A deep fryer was cooking away seemingly out of harms’ reach, when in a second Charlie managed to pull it off the surface, pouring boiling hot oil over himself.
Charlie’s mum, Samantha, jumped into action rushing the toddler into the shower until an ambulance arrived to rush him to the Queensland Children’s Hospital.
When Charlie arrived at hospital, he underwent emergency surgery on his burns, where surgeons worked hard to dress his burns and reduce long-term damage to his fragile, soft skin. Charlie spent 39 excruciating days in hospital where he underwent 11 operations for skin grafting and painful dressing changes, as well as physiotherapy, occupational therapy, scar management, garment fitting and intense pain management.

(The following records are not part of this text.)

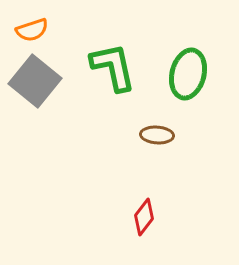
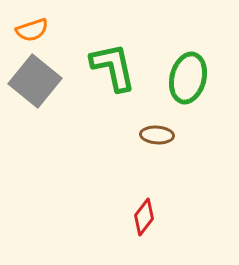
green ellipse: moved 4 px down
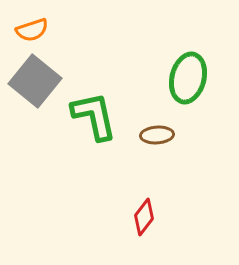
green L-shape: moved 19 px left, 49 px down
brown ellipse: rotated 8 degrees counterclockwise
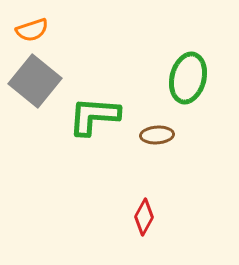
green L-shape: rotated 74 degrees counterclockwise
red diamond: rotated 9 degrees counterclockwise
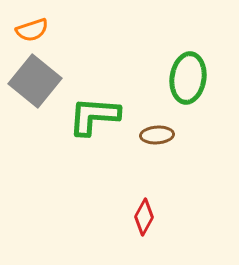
green ellipse: rotated 6 degrees counterclockwise
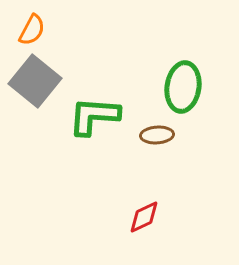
orange semicircle: rotated 44 degrees counterclockwise
green ellipse: moved 5 px left, 9 px down
red diamond: rotated 36 degrees clockwise
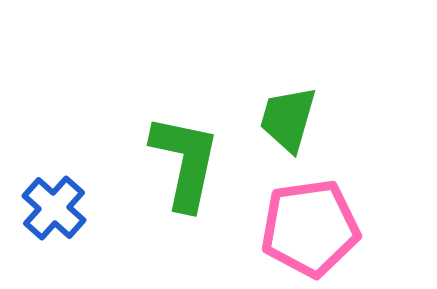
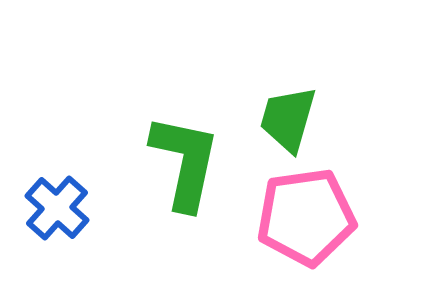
blue cross: moved 3 px right
pink pentagon: moved 4 px left, 11 px up
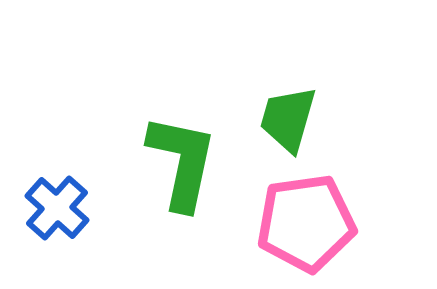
green L-shape: moved 3 px left
pink pentagon: moved 6 px down
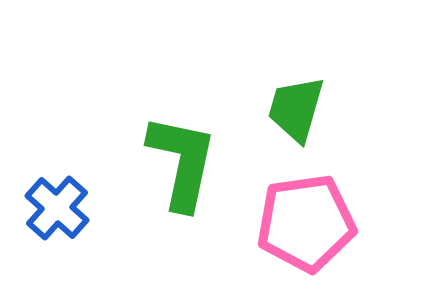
green trapezoid: moved 8 px right, 10 px up
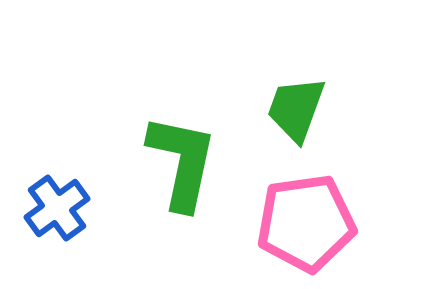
green trapezoid: rotated 4 degrees clockwise
blue cross: rotated 12 degrees clockwise
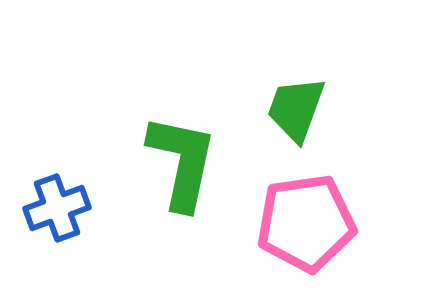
blue cross: rotated 16 degrees clockwise
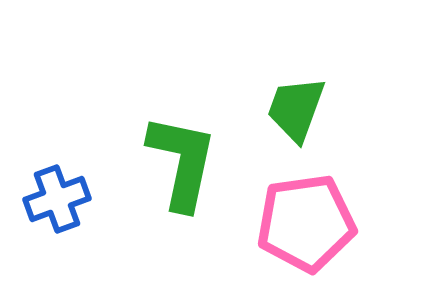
blue cross: moved 9 px up
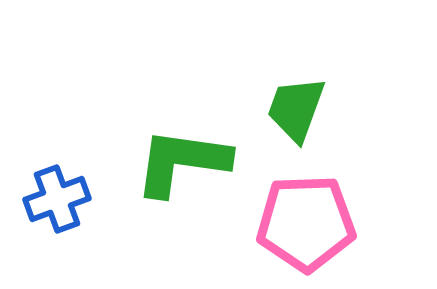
green L-shape: rotated 94 degrees counterclockwise
pink pentagon: rotated 6 degrees clockwise
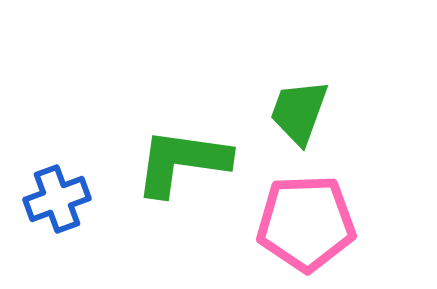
green trapezoid: moved 3 px right, 3 px down
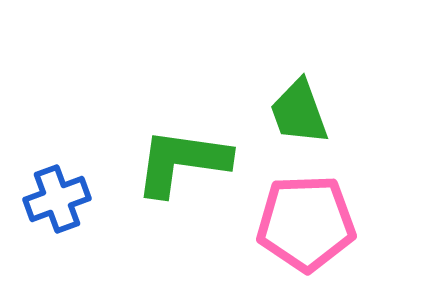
green trapezoid: rotated 40 degrees counterclockwise
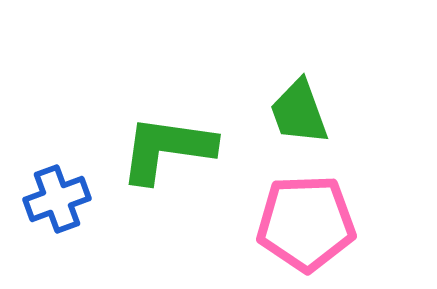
green L-shape: moved 15 px left, 13 px up
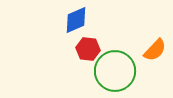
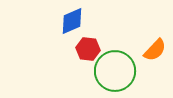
blue diamond: moved 4 px left, 1 px down
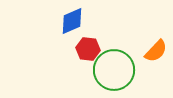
orange semicircle: moved 1 px right, 1 px down
green circle: moved 1 px left, 1 px up
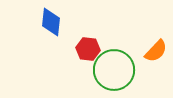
blue diamond: moved 21 px left, 1 px down; rotated 60 degrees counterclockwise
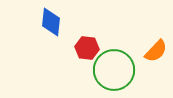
red hexagon: moved 1 px left, 1 px up
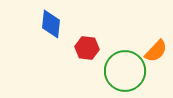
blue diamond: moved 2 px down
green circle: moved 11 px right, 1 px down
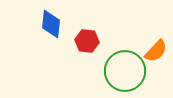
red hexagon: moved 7 px up
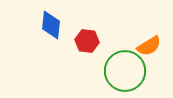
blue diamond: moved 1 px down
orange semicircle: moved 7 px left, 5 px up; rotated 15 degrees clockwise
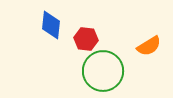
red hexagon: moved 1 px left, 2 px up
green circle: moved 22 px left
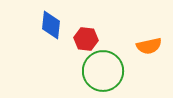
orange semicircle: rotated 20 degrees clockwise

As Charlie grows, he will require treatment to stretch the scars left on his tiny body as well as physiotherapy. Even though he is now at home, he still endures injections and regular therapies to help reduce the thickness of his scars.
Groundbreaking research funded by the Children’s Hospital Foundation has changed the way burns are treated worldwide. We have proven that by relieving pain properly, and reducing anxiety, we can actually heal a child’s wound faster.” Professor Kimble said.
Thanks to vital funding from the Children’s Hospital Foundation, the Queensland Children’s Hospital is home to a state-of-the-art laser, which will reduce the number of painful skin grafts required for children like Charlie.
Charlie, now six, is a very happy little boy who is a keen bike rider, soccer player, swimmer and martial artist.